# [Work instruction]
Below are records. Copy every line with "proyectos" in it.

# [Data for analysis]
*** Begin section ***

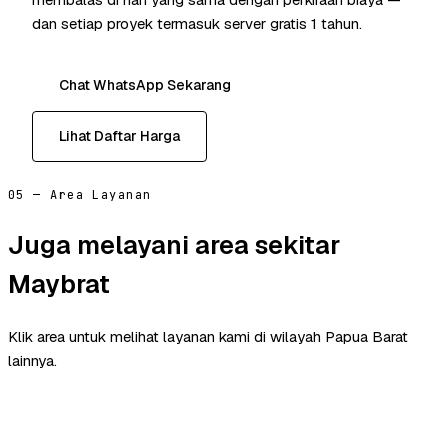
dan setiap proyek termasuk server gratis 1 tahun.
Chat WhatsApp Sekarang
Lihat Daftar Harga
05 — Area Layanan
Juga melayani area sekitar
Maybrat
Klik area untuk melihat layanan kami di wilayah Papua Barat
lainnya.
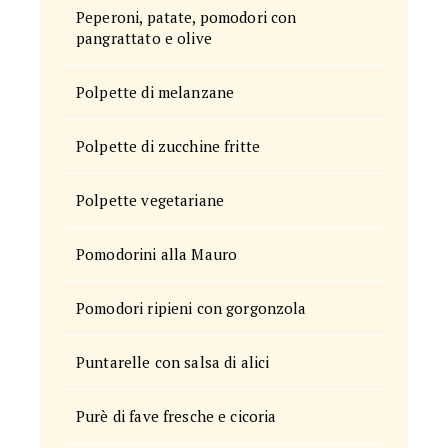
Peperoni, patate, pomodori con
pangrattato e olive
Polpette di melanzane
Polpette di zucchine fritte
Polpette vegetariane
Pomodorini alla Mauro
Pomodori ripieni con gorgonzola
Puntarelle con salsa di alici
Purè di fave fresche e cicoria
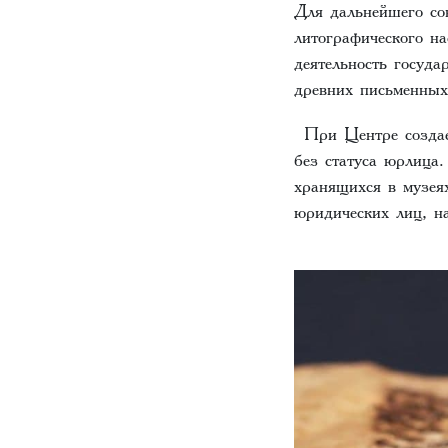
Для дальнейшего со
литографического н
деятельность госуда
древних письменных
При Центре создает
без статуса юрлица
хранящихся в музея
юридических лиц, на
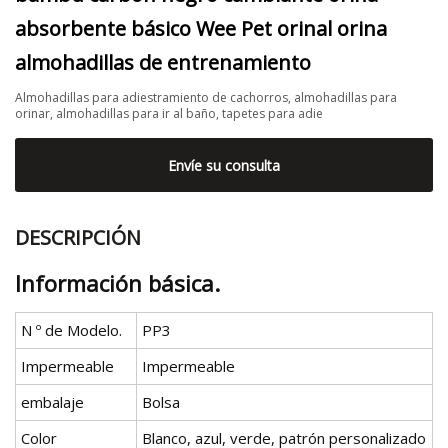
absorbente básico Wee Pet orinal orina
almohadillas de entrenamiento
Almohadillas para adiestramiento de cachorros, almohadillas para
orinar, almohadillas para ir al baño, tapetes para adie
Envíe su consulta
DESCRIPCIÓN
Información básica.
N º de Modelo.
PP3
Impermeable
Impermeable
embalaje
Bolsa
Color
Blanco, azul, verde, patrón personalizado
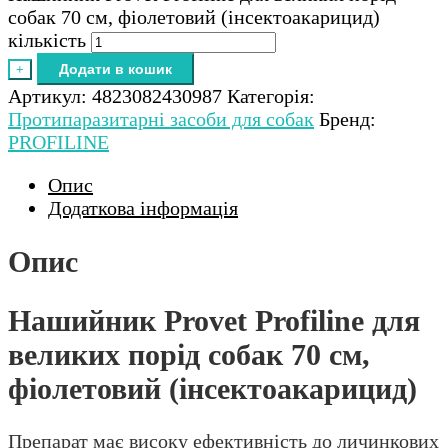
собак 70 см, фіолетовий (інсектоакарицид)
кількість
Додати в кошик
+
Артикул:
4823082430987
Категорія:
Протипаразитарні засоби для собак
Бренд:
PROFILINE
Опис
Додаткова інформація
Опис
Нашийник Provet Profiline для
великих порід собак 70 см,
фіолетовий (інсектоакарицид)
Препарат має високу ефективність до личинкових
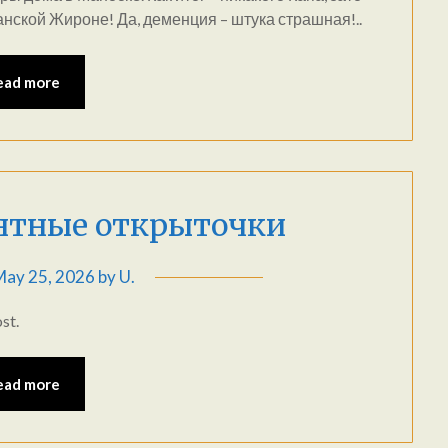
нской Жироне! Да, деменция – штука страшная!..
ead more
антные открыточки
May 25, 2026
by
U.
st.
ead more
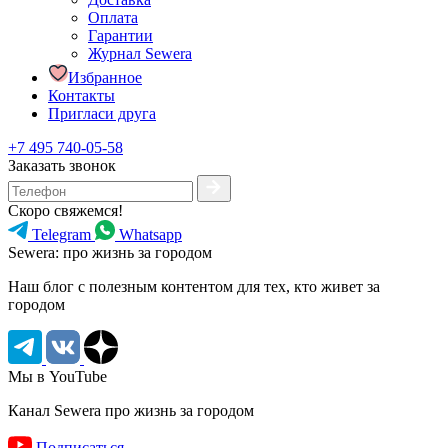
Оплата
Гарантии
Журнал Sewera
Избранное
Контакты
Пригласи друга
+7 495 740-05-58
Заказать звонок
Скоро свяжемся!
Telegram
Whatsapp
Sewera: про жизнь за городом
Наш блог c полезным контентом для тех, кто живет за
городом
Мы в YouTube
Канал Sewera про жизнь за городом
Подписаться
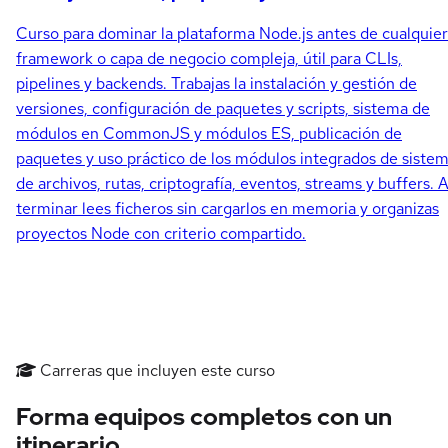
Curso para dominar la plataforma Node.js antes de cualquier
framework o capa de negocio compleja, útil para CLIs,
pipelines y backends. Trabajas la instalación y gestión de
versiones, configuración de paquetes y scripts, sistema de
módulos en CommonJS y módulos ES, publicación de
paquetes y uso práctico de los módulos integrados de siste
de archivos, rutas, criptografía, eventos, streams y buffers. A
terminar lees ficheros sin cargarlos en memoria y organizas
proyectos Node con criterio compartido.
Carreras que incluyen este curso
Forma equipos completos con un
itinerario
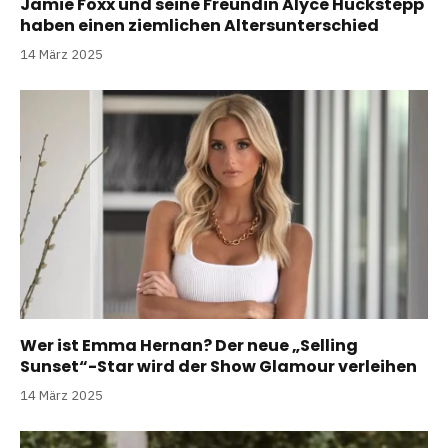
Jamie Foxx und seine Freundin Alyce Huckstepp
haben einen ziemlichen Altersunterschied
14 März 2025
Wer ist Emma Hernan? Der neue „Selling
Sunset“-Star wird der Show Glamour verleihen
14 März 2025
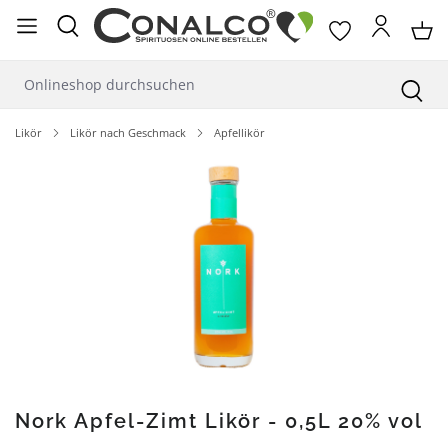
alt springen
Likör
Likör nach Geschmack
Apfellikör
Bildergalerie überspringen
Nork Apfel-Zimt Likör - 0,5L 20% vol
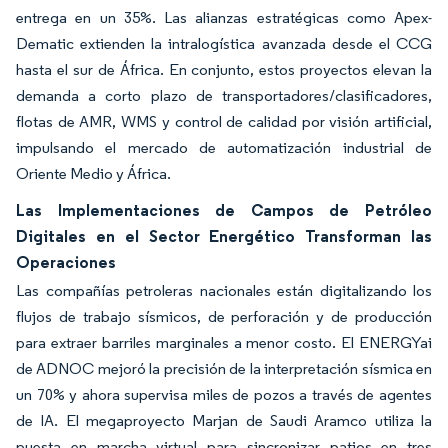
entrega en un 35%. Las alianzas estratégicas como Apex-
Dematic extienden la intralogística avanzada desde el CCG
hasta el sur de África. En conjunto, estos proyectos elevan la
demanda a corto plazo de transportadores/clasificadores,
flotas de AMR, WMS y control de calidad por visión artificial,
impulsando el mercado de automatización industrial de
Oriente Medio y África.
Las Implementaciones de Campos de Petróleo
Digitales en el Sector Energético Transforman las
Operaciones
Las compañías petroleras nacionales están digitalizando los
flujos de trabajo sísmicos, de perforación y de producción
para extraer barriles marginales a menor costo. El ENERGYai
de ADNOC mejoró la precisión de la interpretación sísmica en
un 70% y ahora supervisa miles de pozos a través de agentes
de IA. El megaproyecto Marjan de Saudi Aramco utiliza la
puesta en marcha virtual para sincronizar patios en tres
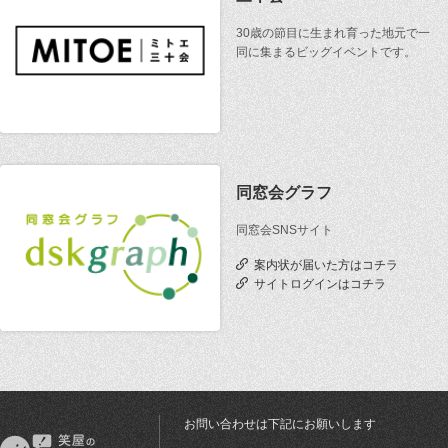
30歳の節目に生まれ育った地元で一
同に集まるビッグイベントです。
同窓会グラフ
同窓会SNSサイト
案内状が届いた方はコチラ
サイトログインはコチラ
お問い合わせは下記にお願いします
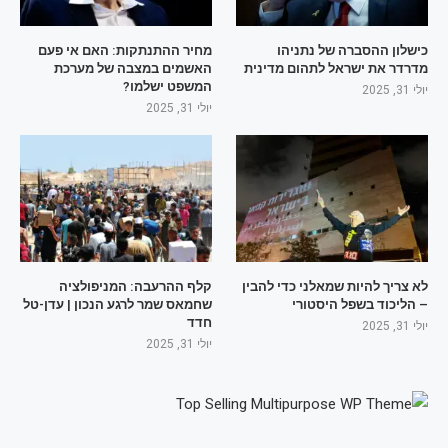
כישלון ההסברה של נתניהו
מחיר ההתנתקות: האם אי פעם
מדרדר את ישראל לתהום מדינית
האשמים במצבה של מערכת
המשפט ישלמו?
יולי 31, 2025
יולי 31, 2025
לא צריך להיות שמאלני כדי להבין
קלף ההרעבה: המניפולציה
– הליכוד בשפל היסטורי
שחמאס שמר לרגע הנכון | עדן-טל
חדד
יולי 31, 2025
יולי 31, 2025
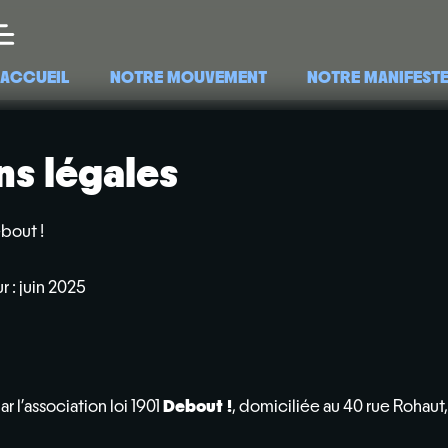
ACCUEIL
NOTRE MOUVEMENT
NOTRE MANIFEST
ns légales
ebout !
r : juin 2025
Debout !
r l’association loi 1901
, domiciliée au 40 rue Rohau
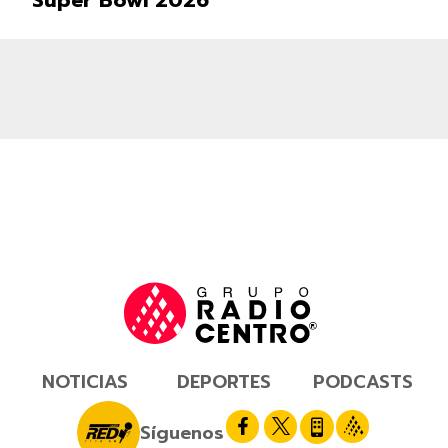
Super Bowl 2026
NOTICIAS
DEPORTES
PODCASTS
Síguenos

*** End section ***

# [Result for this exercise]
proyectos Node con criterio compartido.
hasta el sur de África. En conjunto, estos proyectos elevan la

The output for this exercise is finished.